Further, LastPass discovered that the threat actors also accessed ‘certain elements of customers’ information. The company didn’t confirm what data the threat actors accessed. But LastPass has assured its customers that their passwords “remain safely encrypted because of LastPass’s Zero Knowledge architecture.” “We have determined that an unauthorized party, using information obtained in the August 2022 incident, was able to gain access to certain elements of our customers’ information.” LastPass has informed law enforcement about the attack and is now working with Google-owned Mandiant to investigate the incident. In another announcement, the remote work and collaboration tool service GoTo admitted that the threat actors gained entry into its development environment. Similar to LastPass, GoTo has assured consumers that their products and services are functional despite the breach. “We are working diligently to understand the scope of the incident and identify what specific information has been accessed,” LastPass added. LastPass has emphasized that they are continuing to employ enhanced security measures and monitoring capabilities to help detect and prevent further security breaches.

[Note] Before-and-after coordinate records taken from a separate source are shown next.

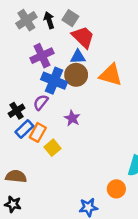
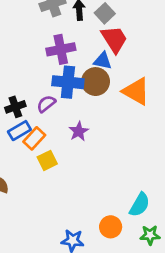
blue cross: (54, 81) -> (68, 82), turned -30

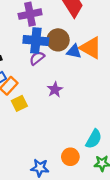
blue triangle: (103, 61) -> (74, 51), moved
purple semicircle: (46, 104) -> (37, 58), moved
purple star: (79, 131) -> (55, 90), moved

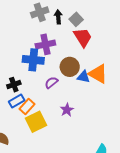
blue cross: (36, 40) -> (33, 60), moved
yellow square: (19, 103) -> (36, 122), size x1.5

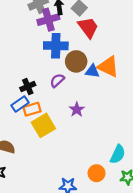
purple cross: (45, 44) -> (48, 20), moved
blue cross: (33, 60) -> (56, 46), moved
black cross: (14, 85) -> (28, 87), moved
orange rectangle: (27, 106) -> (32, 109), turned 35

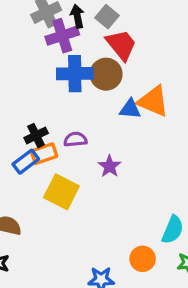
brown circle: (76, 61) -> (106, 74), moved
purple semicircle: (57, 80) -> (75, 139), moved, turned 40
orange rectangle: (32, 109) -> (44, 154), moved
yellow square: (43, 125) -> (61, 192), turned -30

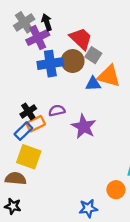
gray square: (107, 17) -> (93, 55), moved
purple star: (110, 166) -> (84, 127), size x1.5
yellow square: (61, 192) -> (29, 157), moved

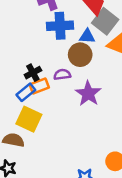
gray square: (93, 55) -> (105, 21), size x1.5
brown circle: (73, 61) -> (80, 55), moved
blue triangle: (93, 84) -> (87, 36), moved

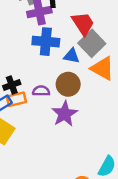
brown circle: (80, 55) -> (68, 84), moved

Second security breach for LastPass
This is the second security breach for LastPass in 2022. In August, the company admitted after an investigation that an unauthorized party had internal access to its systems for four days. The threat actors breached the company’s developer environment via a compromised developer account. The attackers stole portions of the source code, along with some proprietary technical information. But LastPass said customers’ data and encrypted passwords remained untouched as they store passwords in encrypted vaults.